§ REQUIREMENT
Below are records; from the line containing "software development, quality, and" through the very last line, output each line exactly. No pictures.

(Collected data)
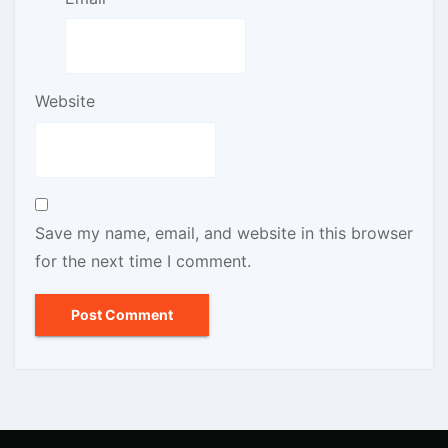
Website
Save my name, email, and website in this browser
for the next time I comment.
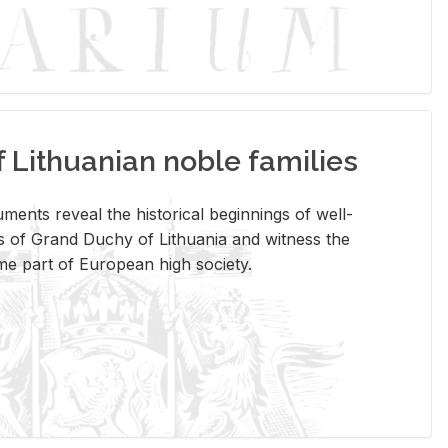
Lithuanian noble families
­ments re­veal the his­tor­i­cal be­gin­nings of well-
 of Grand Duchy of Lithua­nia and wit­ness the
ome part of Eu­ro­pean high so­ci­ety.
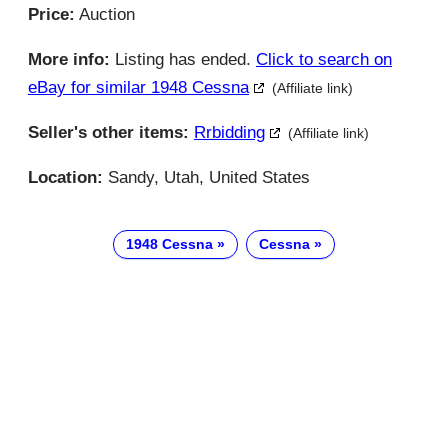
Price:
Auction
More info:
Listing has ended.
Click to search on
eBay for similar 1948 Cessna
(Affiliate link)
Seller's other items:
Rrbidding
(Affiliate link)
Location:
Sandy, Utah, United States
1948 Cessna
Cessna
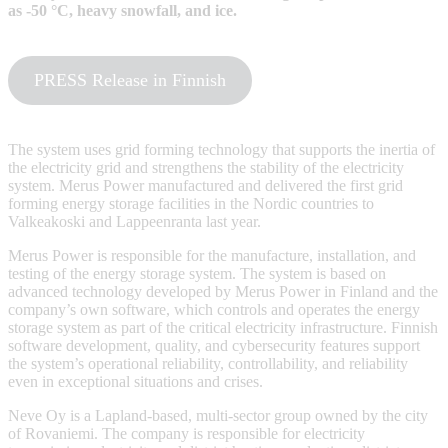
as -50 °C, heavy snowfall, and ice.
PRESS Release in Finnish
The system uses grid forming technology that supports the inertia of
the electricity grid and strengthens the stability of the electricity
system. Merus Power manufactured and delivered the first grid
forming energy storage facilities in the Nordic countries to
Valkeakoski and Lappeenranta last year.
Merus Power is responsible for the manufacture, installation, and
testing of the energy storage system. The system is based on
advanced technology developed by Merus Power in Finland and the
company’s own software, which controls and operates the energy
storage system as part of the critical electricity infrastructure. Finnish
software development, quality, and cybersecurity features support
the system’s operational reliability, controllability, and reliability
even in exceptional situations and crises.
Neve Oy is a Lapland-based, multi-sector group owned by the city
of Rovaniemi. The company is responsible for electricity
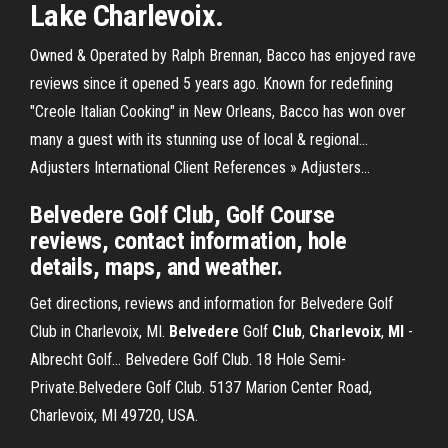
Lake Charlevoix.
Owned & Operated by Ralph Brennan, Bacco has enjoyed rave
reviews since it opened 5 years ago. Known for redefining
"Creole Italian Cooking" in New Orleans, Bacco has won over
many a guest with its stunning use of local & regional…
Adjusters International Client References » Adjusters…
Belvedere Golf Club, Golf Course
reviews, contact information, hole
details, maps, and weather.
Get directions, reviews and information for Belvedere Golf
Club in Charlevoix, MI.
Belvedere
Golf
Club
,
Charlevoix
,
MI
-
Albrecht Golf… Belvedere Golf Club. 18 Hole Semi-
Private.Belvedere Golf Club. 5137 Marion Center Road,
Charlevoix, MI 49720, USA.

§ OUTPUT BELOW
software development, quality, and cybersecurity features support
the system’s operational reliability, controllability, and reliability
even in exceptional situations and crises.
Neve Oy is a Lapland-based, multi-sector group owned by the city
of Rovaniemi. The company is responsible for electricity
Lake Charlevoix.
Owned & Operated by Ralph Brennan, Bacco has enjoyed rave
reviews since it opened 5 years ago. Known for redefining
"Creole Italian Cooking" in New Orleans, Bacco has won over
many a guest with its stunning use of local & regional…
Adjusters International Client References » Adjusters…
Belvedere Golf Club, Golf Course
reviews, contact information, hole
details, maps, and weather.
Get directions, reviews and information for Belvedere Golf
Club in Charlevoix, MI.
Belvedere
Golf
Club
,
Charlevoix
,
MI
-
Albrecht Golf… Belvedere Golf Club. 18 Hole Semi-
Private.Belvedere Golf Club. 5137 Marion Center Road,
Charlevoix, MI 49720, USA.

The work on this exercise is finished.